→ **WORKING DATA**:
_ _ _

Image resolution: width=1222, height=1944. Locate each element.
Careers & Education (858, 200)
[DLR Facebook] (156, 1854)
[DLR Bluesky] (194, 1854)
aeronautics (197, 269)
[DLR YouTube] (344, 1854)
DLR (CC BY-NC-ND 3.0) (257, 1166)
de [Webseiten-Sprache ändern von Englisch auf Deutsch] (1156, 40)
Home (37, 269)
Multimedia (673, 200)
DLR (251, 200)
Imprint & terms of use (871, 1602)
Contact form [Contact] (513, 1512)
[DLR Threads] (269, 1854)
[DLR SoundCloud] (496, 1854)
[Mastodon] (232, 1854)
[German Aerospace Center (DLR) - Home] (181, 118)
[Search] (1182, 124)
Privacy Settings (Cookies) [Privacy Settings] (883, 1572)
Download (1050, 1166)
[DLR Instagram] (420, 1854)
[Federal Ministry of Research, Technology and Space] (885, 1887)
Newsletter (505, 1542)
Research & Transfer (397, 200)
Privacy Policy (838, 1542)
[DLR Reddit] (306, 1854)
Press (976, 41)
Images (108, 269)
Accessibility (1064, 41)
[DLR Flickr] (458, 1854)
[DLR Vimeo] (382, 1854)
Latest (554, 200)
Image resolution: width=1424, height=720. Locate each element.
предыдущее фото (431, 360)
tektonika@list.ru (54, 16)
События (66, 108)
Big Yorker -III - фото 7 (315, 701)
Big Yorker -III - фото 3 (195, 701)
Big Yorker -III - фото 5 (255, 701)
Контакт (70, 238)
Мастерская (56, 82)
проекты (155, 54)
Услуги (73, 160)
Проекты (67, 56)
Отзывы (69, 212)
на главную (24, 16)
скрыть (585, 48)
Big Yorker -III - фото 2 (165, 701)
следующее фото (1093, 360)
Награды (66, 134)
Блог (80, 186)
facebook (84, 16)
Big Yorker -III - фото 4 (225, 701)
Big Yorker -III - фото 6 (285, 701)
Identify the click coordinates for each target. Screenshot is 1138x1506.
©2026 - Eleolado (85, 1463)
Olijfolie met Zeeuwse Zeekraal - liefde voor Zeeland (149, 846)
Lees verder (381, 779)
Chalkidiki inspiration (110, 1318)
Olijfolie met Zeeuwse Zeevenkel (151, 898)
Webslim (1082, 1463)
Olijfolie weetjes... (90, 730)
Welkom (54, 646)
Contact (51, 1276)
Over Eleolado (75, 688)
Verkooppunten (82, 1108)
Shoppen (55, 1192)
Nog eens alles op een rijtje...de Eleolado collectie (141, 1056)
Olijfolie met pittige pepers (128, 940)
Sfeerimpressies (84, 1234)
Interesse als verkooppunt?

_ _ _

→ **WORK ORDER**: Count the lines of the material that contain the word "Privacy" and state the resulting number without further remark.

→ **RESULT FOR THIS TASK**: 2